◆ **Given records**
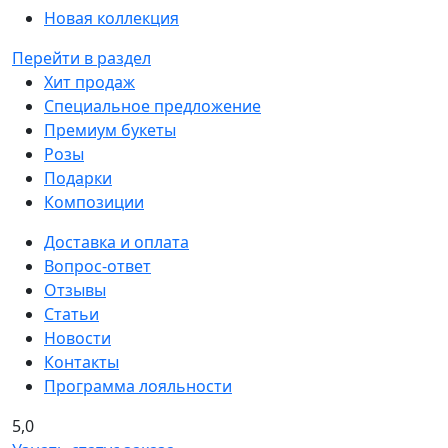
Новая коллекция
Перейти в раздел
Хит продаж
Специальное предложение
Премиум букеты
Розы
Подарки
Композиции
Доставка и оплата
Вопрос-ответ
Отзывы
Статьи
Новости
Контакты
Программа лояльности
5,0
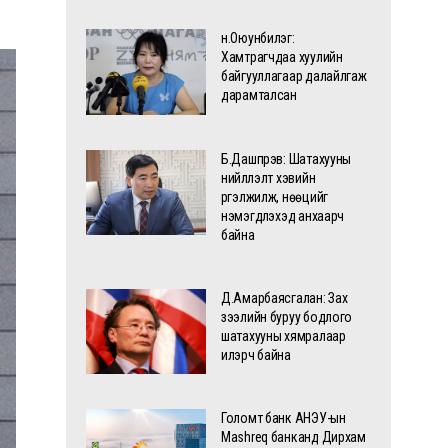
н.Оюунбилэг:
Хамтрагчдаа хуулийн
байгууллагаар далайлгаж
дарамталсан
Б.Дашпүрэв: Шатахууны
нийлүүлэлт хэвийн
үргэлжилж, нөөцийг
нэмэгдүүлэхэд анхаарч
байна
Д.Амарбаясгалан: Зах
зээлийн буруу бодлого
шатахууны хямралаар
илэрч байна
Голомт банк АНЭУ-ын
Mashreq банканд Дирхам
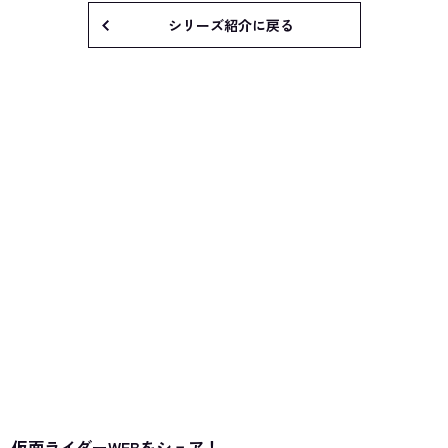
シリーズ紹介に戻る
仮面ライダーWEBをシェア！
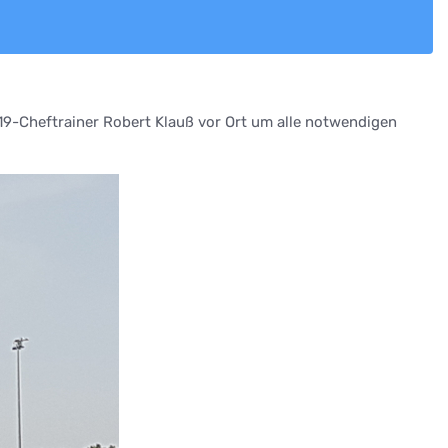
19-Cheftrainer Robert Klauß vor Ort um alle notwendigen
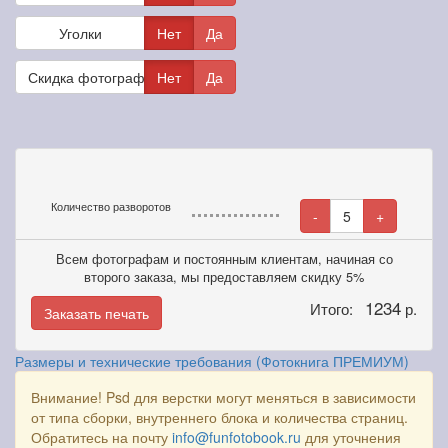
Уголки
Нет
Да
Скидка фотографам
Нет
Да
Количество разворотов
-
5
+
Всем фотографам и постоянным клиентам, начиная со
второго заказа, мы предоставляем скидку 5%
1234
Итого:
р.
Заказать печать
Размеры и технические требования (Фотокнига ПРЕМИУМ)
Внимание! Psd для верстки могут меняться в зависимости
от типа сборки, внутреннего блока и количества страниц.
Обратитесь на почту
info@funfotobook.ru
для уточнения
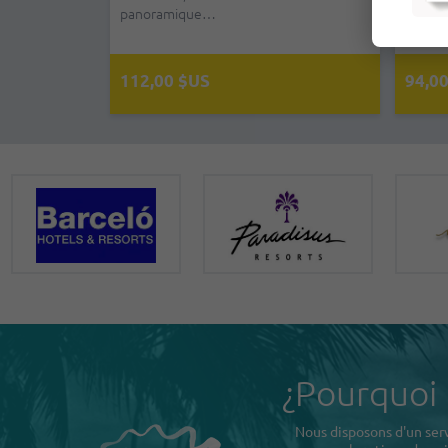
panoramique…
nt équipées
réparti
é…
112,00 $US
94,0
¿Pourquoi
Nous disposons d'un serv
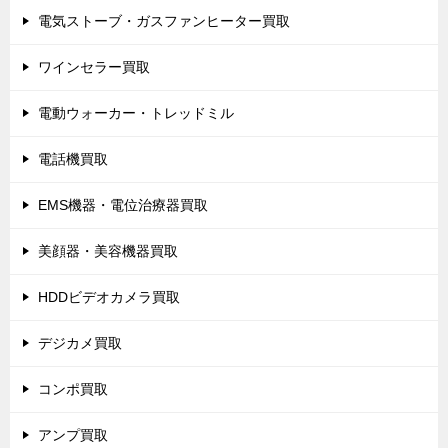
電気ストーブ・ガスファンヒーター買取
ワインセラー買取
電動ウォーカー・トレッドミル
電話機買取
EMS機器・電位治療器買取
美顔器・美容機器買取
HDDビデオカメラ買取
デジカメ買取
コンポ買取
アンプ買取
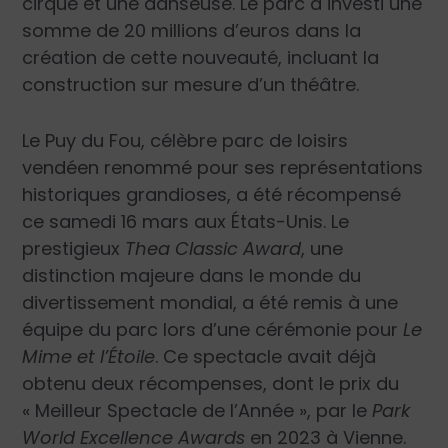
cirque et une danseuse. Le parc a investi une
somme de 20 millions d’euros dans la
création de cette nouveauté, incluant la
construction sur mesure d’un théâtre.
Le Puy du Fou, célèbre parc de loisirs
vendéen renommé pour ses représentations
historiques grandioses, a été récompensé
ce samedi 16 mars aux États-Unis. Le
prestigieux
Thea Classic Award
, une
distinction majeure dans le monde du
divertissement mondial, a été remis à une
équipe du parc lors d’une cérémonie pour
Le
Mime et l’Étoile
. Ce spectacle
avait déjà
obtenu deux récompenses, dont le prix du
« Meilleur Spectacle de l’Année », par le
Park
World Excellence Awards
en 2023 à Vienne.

◆ **Required action**
With pictures excluded, the material is to be written out exactly as given.

◆ **Your solution**
Новая коллекция
Перейти в раздел
Хит продаж
Специальное предложение
Премиум букеты
Розы
Подарки
Композиции
Доставка и оплата
Вопрос-ответ
Отзывы
Статьи
Новости
Контакты
Программа лояльности
5,0
н.Оюунбилэг:
Хамтрагчдаа хуулийн
байгууллагаар далайлгаж
дарамталсан
Б.Дашпүрэв: Шатахууны
нийлүүлэлт хэвийн
үргэлжилж, нөөцийг
нэмэгдүүлэхэд анхаарч
байна
Д.Амарбаясгалан: Зах
зээлийн буруу бодлого
шатахууны хямралаар
илэрч байна
Голомт банк АНЭУ-ын
Mashreq банканд Дирхам
シリーズ紹介に戻る
仮面ライダーWEBをシェア！
19-Cheftrainer Robert Klauß vor Ort um alle notwendigen
Уголки
Нет
Да
Скидка фотографам
Нет
Да
Количество разворотов
-
5
+
Всем фотографам и постоянным клиентам, начиная со
второго заказа, мы предоставляем скидку 5%
1234
Итого:
р.
Заказать печать
Размеры и технические требования (Фотокнига ПРЕМИУМ)
Внимание! Psd для верстки могут меняться в зависимости
от типа сборки, внутреннего блока и количества страниц.
Обратитесь на почту
info@funfotobook.ru
для уточнения
panoramique…
nt équipées
réparti
é…
112,00 $US
94,0
¿Pourquoi
Nous disposons d'un serv
電気ストーブ・ガスファンヒーター買取
ワインセラー買取
電動ウォーカー・トレッドミル
電話機買取
EMS機器・電位治療器買取
美顔器・美容機器買取
HDDビデオカメラ買取
デジカメ買取
コンポ買取
アンプ買取
cirque et une danseuse. Le parc a investi une
somme de 20 millions d’euros dans la
création de cette nouveauté, incluant la
construction sur mesure d’un théâtre.
Le Puy du Fou, célèbre parc de loisirs
vendéen renommé pour ses représentations
historiques grandioses, a été récompensé
ce samedi 16 mars aux États-Unis. Le
prestigieux
Thea Classic Award
, une
distinction majeure dans le monde du
divertissement mondial, a été remis à une
équipe du parc lors d’une cérémonie pour
Le
Mime et l’Étoile
. Ce spectacle
avait déjà
obtenu deux récompenses, dont le prix du
« Meilleur Spectacle de l’Année », par le
Park
World Excellence Awards
en 2023 à Vienne.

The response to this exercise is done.